*** Opening DATA PROVIDED ***

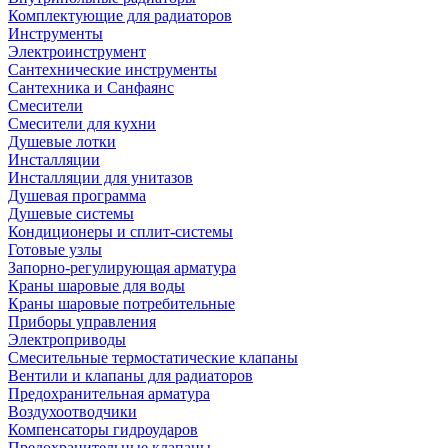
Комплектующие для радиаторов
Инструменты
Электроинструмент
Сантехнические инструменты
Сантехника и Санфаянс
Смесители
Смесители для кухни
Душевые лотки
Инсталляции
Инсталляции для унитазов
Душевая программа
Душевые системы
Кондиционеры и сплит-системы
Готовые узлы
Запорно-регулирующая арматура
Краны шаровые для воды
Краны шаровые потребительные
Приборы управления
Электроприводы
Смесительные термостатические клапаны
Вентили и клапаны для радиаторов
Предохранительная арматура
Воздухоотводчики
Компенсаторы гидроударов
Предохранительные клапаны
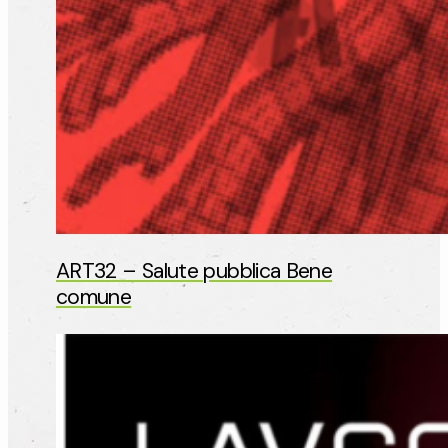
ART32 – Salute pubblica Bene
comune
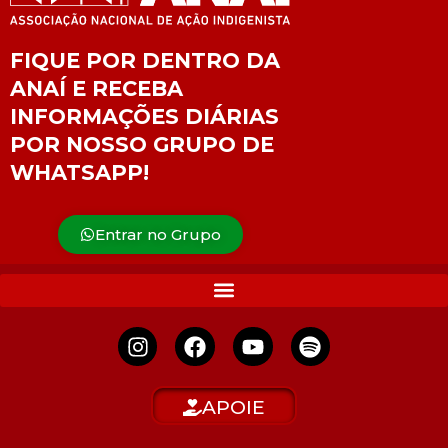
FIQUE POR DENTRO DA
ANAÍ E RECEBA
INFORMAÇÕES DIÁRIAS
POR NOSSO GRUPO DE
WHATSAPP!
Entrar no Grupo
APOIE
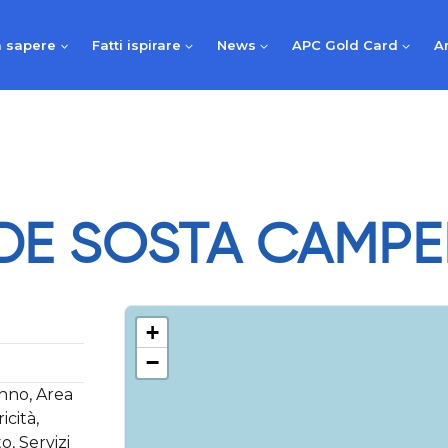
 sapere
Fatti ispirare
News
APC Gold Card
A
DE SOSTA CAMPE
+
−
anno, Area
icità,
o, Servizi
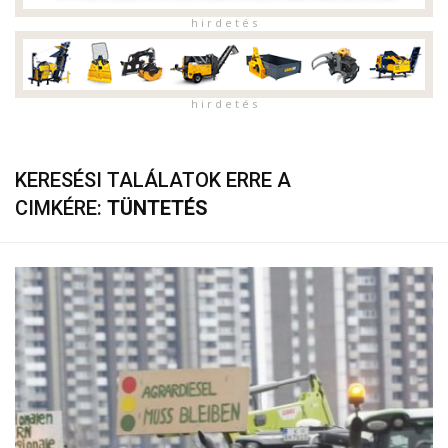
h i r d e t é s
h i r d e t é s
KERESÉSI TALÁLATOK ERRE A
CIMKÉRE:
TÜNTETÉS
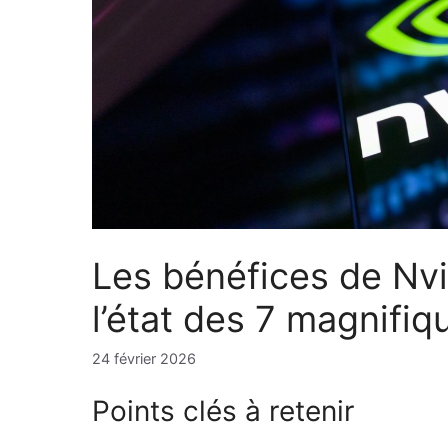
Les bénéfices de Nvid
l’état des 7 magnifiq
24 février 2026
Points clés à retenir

*** Closing DATA PROVIDED ***
*** Opening DATA PROVIDED ***

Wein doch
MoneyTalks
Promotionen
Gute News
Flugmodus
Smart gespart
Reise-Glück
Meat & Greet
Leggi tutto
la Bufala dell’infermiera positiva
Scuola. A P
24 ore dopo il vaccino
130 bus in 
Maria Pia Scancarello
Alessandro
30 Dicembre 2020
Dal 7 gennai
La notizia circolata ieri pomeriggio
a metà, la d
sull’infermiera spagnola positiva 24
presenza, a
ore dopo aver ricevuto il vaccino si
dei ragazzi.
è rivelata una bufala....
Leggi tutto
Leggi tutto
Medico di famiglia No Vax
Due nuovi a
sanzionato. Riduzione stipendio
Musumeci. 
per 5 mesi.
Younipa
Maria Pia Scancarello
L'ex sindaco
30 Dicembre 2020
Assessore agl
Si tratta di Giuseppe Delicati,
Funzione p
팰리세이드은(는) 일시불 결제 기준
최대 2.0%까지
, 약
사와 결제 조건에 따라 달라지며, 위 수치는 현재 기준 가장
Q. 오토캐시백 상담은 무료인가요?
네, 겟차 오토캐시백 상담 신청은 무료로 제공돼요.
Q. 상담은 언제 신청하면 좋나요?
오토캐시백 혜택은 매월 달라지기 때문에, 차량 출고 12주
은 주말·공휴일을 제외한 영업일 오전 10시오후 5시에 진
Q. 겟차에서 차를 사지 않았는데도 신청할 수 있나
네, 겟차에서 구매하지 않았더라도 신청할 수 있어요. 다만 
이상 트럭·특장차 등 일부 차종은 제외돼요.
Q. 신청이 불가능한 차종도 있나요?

*** Closing DATA PROVIDED ***

### WHAT YOU WILL DO
Word for word, write out the lines above running from the one with "Комплектующие для радиаторов" up to and including the one with "Points clés à retenir". Drop any picture.

### SOLUTION BELOW
Комплектующие для радиаторов
Инструменты
Электроинструмент
Сантехнические инструменты
Сантехника и Санфаянс
Смесители
Смесители для кухни
Душевые лотки
Инсталляции
Инсталляции для унитазов
Душевая программа
Душевые системы
Кондиционеры и сплит-системы
Готовые узлы
Запорно-регулирующая арматура
Краны шаровые для воды
Краны шаровые потребительные
Приборы управления
Электроприводы
Смесительные термостатические клапаны
Вентили и клапаны для радиаторов
Предохранительная арматура
Воздухоотводчики
Компенсаторы гидроударов
Предохранительные клапаны
ART32 – Salute pubblica Bene
comune
FIQUE POR DENTRO DA
ANAÍ E RECEBA
INFORMAÇÕES DIÁRIAS
POR NOSSO GRUPO DE
WHATSAPP!
Entrar no Grupo
APOIE
 sapere
Fatti ispirare
News
APC Gold Card
A
DE SOSTA CAMPE
+
−
anno, Area
icità,
o, Servizi
h i r d e t é s
h i r d e t é s
KERESÉSI TALÁLATOK ERRE A
CIMKÉRE:
TÜNTETÉS
Les bénéfices de Nvid
l’état des 7 magnifiq
24 février 2026
Points clés à retenir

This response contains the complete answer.